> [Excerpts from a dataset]
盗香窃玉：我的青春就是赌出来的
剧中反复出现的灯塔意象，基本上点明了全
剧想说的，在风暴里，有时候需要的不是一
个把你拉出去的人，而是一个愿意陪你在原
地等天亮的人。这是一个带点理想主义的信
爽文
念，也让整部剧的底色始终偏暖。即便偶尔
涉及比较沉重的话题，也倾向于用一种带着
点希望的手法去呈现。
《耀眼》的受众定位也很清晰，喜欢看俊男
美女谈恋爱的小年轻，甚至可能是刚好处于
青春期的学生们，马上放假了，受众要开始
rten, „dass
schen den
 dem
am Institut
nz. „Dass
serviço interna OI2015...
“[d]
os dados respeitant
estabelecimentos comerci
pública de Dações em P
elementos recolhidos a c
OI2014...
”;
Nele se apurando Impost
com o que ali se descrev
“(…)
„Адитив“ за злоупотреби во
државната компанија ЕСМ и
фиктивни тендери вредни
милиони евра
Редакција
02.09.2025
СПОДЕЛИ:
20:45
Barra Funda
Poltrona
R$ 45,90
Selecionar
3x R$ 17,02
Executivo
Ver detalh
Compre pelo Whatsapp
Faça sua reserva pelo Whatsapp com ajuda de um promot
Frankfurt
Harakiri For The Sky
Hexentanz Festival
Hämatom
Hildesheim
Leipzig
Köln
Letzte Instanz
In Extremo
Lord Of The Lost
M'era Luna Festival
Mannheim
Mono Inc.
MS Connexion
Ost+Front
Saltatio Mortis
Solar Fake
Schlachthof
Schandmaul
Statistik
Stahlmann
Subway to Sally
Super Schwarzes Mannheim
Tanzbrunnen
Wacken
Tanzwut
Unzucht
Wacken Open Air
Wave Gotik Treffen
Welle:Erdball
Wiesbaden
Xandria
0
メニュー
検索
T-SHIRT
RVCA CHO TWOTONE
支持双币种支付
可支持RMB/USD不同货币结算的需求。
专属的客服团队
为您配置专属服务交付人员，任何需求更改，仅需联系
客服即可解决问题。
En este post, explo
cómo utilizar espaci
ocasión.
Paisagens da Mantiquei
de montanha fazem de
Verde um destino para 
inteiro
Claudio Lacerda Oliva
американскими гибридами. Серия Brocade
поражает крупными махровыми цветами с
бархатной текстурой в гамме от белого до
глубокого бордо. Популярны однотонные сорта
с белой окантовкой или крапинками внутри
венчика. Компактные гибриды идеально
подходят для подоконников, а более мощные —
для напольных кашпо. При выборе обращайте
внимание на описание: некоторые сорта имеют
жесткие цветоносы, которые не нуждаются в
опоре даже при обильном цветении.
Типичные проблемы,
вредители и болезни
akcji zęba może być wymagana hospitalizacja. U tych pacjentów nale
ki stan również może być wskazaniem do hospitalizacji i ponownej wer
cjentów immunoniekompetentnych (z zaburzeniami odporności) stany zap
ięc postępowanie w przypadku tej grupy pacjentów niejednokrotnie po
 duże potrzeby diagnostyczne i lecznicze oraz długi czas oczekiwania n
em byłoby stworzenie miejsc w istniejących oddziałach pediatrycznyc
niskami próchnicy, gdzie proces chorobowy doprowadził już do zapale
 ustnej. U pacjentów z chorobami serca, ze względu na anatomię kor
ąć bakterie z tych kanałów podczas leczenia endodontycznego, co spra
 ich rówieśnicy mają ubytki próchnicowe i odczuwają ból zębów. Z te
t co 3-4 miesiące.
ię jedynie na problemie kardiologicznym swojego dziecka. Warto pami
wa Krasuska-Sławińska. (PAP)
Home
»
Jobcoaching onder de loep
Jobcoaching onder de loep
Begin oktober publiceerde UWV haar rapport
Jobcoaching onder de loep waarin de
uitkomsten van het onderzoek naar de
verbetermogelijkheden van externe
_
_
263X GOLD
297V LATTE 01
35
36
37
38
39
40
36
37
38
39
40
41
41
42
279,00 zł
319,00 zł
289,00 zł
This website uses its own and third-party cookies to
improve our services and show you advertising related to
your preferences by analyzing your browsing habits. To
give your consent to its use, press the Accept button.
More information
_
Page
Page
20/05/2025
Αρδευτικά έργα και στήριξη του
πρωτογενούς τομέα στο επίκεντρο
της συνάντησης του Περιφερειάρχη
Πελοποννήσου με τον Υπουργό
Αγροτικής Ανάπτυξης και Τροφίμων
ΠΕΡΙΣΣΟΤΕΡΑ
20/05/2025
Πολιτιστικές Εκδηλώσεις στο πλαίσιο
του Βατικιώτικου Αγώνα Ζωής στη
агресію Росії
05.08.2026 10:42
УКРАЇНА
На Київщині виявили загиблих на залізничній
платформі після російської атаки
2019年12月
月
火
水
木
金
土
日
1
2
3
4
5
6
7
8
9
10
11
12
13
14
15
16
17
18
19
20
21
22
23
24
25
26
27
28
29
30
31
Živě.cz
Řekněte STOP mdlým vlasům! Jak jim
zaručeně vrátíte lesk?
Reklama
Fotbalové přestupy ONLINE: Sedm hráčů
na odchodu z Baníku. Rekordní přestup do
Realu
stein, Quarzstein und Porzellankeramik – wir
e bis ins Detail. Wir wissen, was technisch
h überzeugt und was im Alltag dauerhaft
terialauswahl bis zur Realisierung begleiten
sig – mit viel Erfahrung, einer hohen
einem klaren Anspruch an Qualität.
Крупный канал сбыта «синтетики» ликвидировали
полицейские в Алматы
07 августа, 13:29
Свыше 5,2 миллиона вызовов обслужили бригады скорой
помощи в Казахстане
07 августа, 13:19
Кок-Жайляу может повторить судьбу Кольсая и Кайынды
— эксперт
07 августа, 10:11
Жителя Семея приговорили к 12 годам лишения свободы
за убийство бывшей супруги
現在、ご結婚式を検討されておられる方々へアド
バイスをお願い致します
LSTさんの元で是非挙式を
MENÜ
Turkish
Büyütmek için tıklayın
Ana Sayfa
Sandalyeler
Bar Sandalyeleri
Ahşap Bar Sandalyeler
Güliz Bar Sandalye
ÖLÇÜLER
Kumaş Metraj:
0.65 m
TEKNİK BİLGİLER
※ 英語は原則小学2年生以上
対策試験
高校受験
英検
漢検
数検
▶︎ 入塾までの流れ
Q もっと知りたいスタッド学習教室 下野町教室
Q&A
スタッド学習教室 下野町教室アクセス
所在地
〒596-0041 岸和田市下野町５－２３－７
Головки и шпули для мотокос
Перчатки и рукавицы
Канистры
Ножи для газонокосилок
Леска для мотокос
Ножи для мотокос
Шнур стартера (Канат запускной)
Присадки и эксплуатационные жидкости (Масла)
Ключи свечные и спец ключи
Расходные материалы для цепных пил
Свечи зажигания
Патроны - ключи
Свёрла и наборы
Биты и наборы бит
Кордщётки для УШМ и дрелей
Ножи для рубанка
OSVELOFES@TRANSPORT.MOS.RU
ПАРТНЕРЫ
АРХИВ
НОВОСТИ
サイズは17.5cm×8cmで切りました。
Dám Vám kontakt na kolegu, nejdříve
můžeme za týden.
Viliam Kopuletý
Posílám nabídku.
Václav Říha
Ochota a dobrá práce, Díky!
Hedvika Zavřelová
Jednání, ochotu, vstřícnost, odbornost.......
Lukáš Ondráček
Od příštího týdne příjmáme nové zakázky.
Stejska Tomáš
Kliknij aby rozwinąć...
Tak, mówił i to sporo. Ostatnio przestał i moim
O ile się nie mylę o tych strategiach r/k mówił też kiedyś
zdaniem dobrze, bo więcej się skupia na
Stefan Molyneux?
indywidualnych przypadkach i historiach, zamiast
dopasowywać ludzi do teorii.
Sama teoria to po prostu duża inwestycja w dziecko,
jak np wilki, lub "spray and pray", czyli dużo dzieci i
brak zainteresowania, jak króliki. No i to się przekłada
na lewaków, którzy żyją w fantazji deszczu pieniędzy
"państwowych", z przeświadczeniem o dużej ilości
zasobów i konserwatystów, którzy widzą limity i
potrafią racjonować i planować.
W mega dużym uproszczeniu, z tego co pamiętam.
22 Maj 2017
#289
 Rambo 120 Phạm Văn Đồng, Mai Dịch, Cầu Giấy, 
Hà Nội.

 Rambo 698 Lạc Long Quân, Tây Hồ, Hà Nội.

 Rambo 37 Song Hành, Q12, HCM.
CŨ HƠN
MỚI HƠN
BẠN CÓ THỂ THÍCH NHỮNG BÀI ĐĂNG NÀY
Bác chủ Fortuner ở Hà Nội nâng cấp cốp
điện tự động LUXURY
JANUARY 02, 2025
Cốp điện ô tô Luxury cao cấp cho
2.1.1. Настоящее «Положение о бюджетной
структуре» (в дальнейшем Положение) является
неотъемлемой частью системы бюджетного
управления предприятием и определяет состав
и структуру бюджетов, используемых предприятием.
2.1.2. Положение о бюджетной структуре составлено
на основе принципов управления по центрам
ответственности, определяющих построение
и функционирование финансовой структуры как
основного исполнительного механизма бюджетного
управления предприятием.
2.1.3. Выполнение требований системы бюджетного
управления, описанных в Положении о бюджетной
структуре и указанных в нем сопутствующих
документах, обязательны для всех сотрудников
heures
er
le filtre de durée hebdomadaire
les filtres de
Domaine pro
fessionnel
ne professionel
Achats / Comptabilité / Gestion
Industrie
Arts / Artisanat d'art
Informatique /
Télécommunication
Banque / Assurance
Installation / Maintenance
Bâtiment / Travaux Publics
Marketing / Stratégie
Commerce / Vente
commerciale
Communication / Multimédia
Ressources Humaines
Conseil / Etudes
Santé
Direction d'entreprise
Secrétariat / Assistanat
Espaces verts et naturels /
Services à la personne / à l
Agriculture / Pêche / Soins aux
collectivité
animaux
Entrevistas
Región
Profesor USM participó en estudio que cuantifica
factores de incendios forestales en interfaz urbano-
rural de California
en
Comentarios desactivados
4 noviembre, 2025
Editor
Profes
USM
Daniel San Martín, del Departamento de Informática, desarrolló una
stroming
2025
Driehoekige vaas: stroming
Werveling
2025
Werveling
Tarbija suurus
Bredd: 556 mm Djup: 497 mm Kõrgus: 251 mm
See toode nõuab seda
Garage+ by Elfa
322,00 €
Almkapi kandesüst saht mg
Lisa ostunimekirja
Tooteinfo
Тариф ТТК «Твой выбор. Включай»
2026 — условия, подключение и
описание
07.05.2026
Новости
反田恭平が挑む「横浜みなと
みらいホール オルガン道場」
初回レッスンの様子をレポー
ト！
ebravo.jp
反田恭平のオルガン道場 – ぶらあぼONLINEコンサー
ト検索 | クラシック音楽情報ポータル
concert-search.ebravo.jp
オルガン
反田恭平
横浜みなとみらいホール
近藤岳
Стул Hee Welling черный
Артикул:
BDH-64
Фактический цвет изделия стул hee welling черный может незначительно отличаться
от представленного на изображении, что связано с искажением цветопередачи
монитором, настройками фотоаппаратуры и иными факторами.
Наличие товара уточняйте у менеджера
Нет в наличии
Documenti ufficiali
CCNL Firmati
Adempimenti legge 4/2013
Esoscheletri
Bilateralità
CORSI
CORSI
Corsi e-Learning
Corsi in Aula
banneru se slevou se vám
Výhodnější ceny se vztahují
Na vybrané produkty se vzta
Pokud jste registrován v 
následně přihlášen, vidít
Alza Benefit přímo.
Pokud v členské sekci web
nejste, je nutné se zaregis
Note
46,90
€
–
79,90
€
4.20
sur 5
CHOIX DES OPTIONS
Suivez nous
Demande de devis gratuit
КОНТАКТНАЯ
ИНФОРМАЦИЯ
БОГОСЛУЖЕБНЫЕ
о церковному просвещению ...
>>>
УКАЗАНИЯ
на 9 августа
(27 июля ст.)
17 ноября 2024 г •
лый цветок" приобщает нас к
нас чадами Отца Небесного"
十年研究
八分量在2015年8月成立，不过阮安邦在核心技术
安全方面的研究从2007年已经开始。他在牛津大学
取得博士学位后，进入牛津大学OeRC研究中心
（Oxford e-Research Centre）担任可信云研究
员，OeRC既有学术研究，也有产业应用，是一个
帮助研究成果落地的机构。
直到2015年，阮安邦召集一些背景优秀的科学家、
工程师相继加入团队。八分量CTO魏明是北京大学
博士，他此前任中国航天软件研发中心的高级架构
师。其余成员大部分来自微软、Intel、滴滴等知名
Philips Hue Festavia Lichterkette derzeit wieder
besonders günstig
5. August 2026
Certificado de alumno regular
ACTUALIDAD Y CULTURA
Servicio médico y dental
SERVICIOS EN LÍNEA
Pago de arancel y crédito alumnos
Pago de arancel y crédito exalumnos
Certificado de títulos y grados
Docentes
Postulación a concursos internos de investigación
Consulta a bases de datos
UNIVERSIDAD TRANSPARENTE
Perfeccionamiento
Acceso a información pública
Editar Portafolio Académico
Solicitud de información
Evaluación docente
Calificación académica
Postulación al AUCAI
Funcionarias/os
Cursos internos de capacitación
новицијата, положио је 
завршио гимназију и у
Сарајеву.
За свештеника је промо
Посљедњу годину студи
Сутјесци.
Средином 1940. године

> [Try it] Find every line of the data that includes the string "Postulación". Copy each of those lines.

> [Exercise output]
Postulación a concursos internos de investigación
Postulación al AUCAI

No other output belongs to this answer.